The design of this allows for a single BigQuery table to handle multiple multiple databases and collections and is not dependent on the schema of the JSON data. The table is clustered by `database`, `documentPath`, and `timestamp` to optimize the nominal queries for looking for most recent records and pruning old records.

```sql
CREATE TABLE `project.dataset.table`
(
documentPath STRING NOT NULL,
timestamp TIMESTAMP NOT NULL,
database STRING NOT NULL,
value JSON,
oldValue JSON,
tombstone BOOL
)
CLUSTER BY database, documentPath, timestamp;
```

## Prune Query

This query will remove all records that are not the most recent for a given `database` and `documentPath`. This is useful for keeping the table size down and only keeping the most recent records. The intent is to run this query on a periodic basis to keep the table size down depending on the velocity of data changes.

```sql
DELETE FROM `project.dataset.table` AS m
WHERE m.timestamp < (
SELECT MAX(sub.timestamp)
FROM `project.dataset.table` AS sub
WHERE m.database = sub.database AND m.documentPath = sub.documentPath
);
```

## Most Recent Query

This query will return the most recent records for each `database` and `documentPath`. This allows for querying the data in BigQuery in a way that reflects the most recent state of the source database. The `value` JSON field can be extracted into separate columns as needed.
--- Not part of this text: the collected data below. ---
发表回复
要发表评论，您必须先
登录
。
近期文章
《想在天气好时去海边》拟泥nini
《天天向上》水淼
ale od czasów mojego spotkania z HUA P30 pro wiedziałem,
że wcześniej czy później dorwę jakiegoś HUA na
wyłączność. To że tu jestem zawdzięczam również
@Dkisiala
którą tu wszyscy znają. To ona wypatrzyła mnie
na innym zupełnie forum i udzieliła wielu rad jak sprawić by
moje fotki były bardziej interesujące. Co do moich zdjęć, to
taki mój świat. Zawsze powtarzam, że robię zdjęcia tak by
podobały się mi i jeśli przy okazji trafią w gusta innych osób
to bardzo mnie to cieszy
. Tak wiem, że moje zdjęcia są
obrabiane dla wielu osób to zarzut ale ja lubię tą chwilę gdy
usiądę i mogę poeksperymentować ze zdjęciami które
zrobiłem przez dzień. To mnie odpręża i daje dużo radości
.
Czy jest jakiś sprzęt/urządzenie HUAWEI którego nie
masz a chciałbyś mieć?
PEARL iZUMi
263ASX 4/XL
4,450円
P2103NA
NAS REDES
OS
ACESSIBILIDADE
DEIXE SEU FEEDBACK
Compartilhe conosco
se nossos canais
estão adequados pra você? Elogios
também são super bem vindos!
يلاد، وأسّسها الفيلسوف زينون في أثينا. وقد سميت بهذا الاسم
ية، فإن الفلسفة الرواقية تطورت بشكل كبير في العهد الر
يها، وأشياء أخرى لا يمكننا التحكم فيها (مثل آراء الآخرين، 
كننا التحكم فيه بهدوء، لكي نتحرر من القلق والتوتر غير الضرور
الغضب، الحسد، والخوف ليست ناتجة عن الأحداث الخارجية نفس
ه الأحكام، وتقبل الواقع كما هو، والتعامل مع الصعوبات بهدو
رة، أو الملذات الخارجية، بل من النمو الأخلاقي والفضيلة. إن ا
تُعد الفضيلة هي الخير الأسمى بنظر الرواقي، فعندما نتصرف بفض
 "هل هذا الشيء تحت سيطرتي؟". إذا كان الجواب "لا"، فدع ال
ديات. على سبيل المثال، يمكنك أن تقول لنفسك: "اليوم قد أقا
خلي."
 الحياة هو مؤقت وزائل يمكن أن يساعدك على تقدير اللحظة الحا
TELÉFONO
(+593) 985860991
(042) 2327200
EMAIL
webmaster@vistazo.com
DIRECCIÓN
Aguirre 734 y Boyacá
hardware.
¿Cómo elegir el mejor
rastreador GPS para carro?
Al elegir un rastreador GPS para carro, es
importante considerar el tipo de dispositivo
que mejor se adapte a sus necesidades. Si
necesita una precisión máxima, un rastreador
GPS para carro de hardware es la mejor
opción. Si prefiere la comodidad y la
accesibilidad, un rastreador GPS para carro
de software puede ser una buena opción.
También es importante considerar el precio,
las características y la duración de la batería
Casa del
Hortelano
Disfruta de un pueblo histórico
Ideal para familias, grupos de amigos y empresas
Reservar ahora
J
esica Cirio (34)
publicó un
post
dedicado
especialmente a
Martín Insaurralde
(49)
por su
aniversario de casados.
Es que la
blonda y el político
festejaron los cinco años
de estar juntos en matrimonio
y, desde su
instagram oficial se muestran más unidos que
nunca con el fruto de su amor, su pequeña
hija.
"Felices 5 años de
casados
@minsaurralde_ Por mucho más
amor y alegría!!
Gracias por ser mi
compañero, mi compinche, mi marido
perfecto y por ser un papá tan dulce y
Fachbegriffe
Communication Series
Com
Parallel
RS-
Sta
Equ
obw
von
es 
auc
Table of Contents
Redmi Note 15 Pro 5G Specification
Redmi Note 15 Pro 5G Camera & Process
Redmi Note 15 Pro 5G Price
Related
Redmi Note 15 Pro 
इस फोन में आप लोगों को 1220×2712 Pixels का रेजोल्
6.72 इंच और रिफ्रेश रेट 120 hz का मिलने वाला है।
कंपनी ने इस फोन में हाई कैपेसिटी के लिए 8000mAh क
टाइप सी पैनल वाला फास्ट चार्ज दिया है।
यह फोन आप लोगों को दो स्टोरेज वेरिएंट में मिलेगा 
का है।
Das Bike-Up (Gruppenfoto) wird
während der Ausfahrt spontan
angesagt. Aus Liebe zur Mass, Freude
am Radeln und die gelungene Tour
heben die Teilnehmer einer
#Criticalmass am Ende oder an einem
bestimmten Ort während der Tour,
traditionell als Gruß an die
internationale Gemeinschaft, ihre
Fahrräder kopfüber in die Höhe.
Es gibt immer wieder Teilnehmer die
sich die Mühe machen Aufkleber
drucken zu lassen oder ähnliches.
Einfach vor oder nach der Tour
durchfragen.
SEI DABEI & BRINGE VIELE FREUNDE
Additionally a view can be created using this query to make it easier to query the most recent records.

```sql
SELECT
m.database,
m.documentPath,
m.timestamp,
JSON_EXTRACT_SCALAR(m.value, "$.foo") AS foo
FROM
`project.dataset.table` m
JOIN (
SELECT
database,
documentPath,
MAX(timestamp) AS latest_update
FROM
`project.dataset.table`
GROUP BY
database, documentPath
) AS latest_records
ON
m.database = latest_records.database
AND m.documentPath = latest_records.documentPath
AND m.timestamp = latest_records.latest_update
WHERE
m.tombstone = FALSE;
```

## Limitations

- The `value` and `oldValue` records being stored as JSON fields is a tradeoff between flexibility and performance. This allows for the schema to be flexible and not require changes to the BigQuery table schema when the JSON structure changes. However, this can make querying the data more expensive as all data must be queried and the columnar support of BigQuery is not utilized.
- The `tombstone` field indicates deleted records, but the final deleted record will remain in the table.